Make an exact copy of the records, dropping all pictures.

* * * * * * * * *

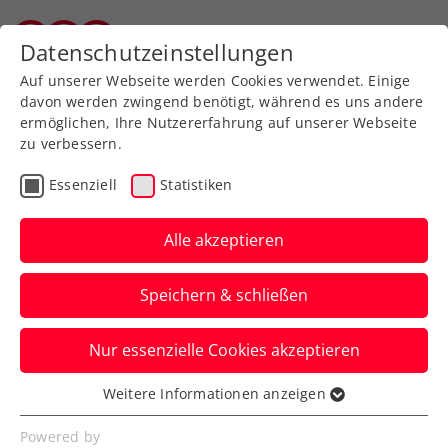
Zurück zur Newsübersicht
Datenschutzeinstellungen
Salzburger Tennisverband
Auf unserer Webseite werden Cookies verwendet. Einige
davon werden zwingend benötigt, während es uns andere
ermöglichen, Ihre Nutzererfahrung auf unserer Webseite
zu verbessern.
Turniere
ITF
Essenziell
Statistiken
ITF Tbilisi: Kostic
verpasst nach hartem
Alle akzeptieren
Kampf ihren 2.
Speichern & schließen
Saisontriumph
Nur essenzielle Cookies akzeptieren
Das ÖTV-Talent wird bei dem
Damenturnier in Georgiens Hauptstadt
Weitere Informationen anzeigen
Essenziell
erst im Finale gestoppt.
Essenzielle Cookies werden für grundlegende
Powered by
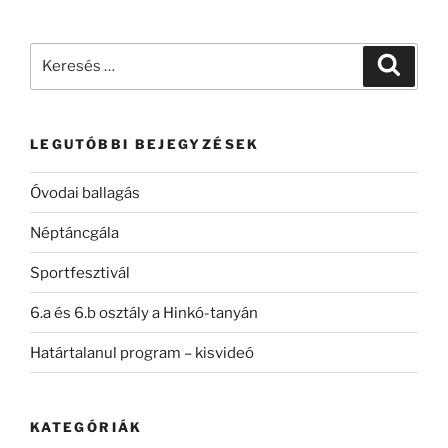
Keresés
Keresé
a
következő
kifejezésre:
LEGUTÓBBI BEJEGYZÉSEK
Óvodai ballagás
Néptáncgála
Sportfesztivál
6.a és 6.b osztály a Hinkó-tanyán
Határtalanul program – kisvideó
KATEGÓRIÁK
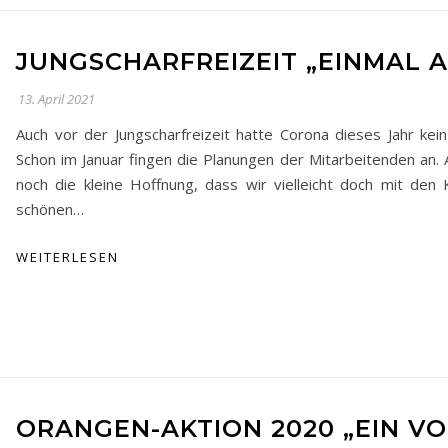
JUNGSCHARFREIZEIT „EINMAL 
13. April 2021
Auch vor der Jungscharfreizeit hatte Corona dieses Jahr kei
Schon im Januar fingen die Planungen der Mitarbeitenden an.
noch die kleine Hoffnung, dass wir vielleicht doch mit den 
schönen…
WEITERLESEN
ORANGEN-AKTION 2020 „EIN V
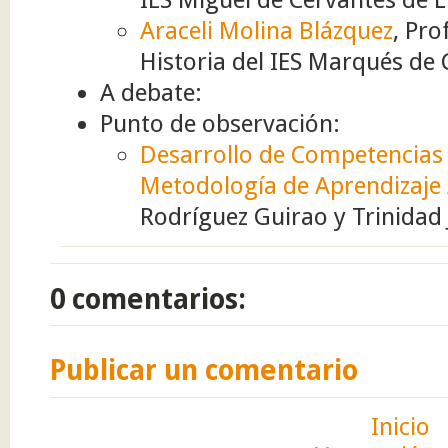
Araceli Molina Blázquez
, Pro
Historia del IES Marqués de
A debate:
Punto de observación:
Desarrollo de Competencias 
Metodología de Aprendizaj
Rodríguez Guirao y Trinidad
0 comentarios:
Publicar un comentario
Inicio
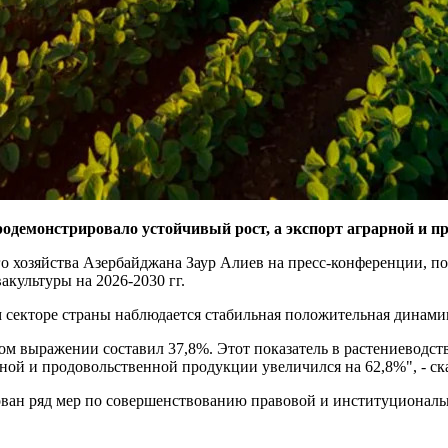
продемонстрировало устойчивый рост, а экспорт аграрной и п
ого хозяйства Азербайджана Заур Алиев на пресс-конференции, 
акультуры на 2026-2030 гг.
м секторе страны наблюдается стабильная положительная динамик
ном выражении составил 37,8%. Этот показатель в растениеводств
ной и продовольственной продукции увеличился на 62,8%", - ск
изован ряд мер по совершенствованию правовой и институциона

* * * * * * * * *

#### [Exercise result]
Zurück zur Newsübersicht
Datenschutzeinstellungen
Salzburger Tennisverband
Auf unserer Webseite werden Cookies verwendet. Einige
davon werden zwingend benötigt, während es uns andere
ermöglichen, Ihre Nutzererfahrung auf unserer Webseite
zu verbessern.
Turniere
ITF
Essenziell
Statistiken
ITF Tbilisi: Kostic
verpasst nach hartem
Alle akzeptieren
Kampf ihren 2.
Speichern & schließen
Saisontriumph
Nur essenzielle Cookies akzeptieren
Das ÖTV-Talent wird bei dem
Damenturnier in Georgiens Hauptstadt
Weitere Informationen anzeigen
Essenziell
erst im Finale gestoppt.
Essenzielle Cookies werden für grundlegende
Powered by
Keresés
Keresé
a
következő
kifejezésre:
LEGUTÓBBI BEJEGYZÉSEK
Óvodai ballagás
Néptáncgála
Sportfesztivál
6.a és 6.b osztály a Hinkó-tanyán
Határtalanul program – kisvideó
KATEGÓRIÁK
JUNGSCHARFREIZEIT „EINMAL 
13. April 2021
Auch vor der Jungscharfreizeit hatte Corona dieses Jahr kei
Schon im Januar fingen die Planungen der Mitarbeitenden an.
noch die kleine Hoffnung, dass wir vielleicht doch mit den 
schönen…
WEITERLESEN
ORANGEN-AKTION 2020 „EIN V
Araceli Molina Blázquez
, Pro
Historia del IES Marqués de
A debate:
Punto de observación:
Desarrollo de Competencias 
Metodología de Aprendizaj
Rodríguez Guirao y Trinidad
0 comentarios:
Publicar un comentario
Inicio
продемонстрировало устойчивый рост, а экспорт аграрной и п
ого хозяйства Азербайджана Заур Алиев на пресс-конференции, 
акультуры на 2026-2030 гг.
м секторе страны наблюдается стабильная положительная динамик
ном выражении составил 37,8%. Этот показатель в растениеводств
ной и продовольственной продукции увеличился на 62,8%", - ск
изован ряд мер по совершенствованию правовой и институциона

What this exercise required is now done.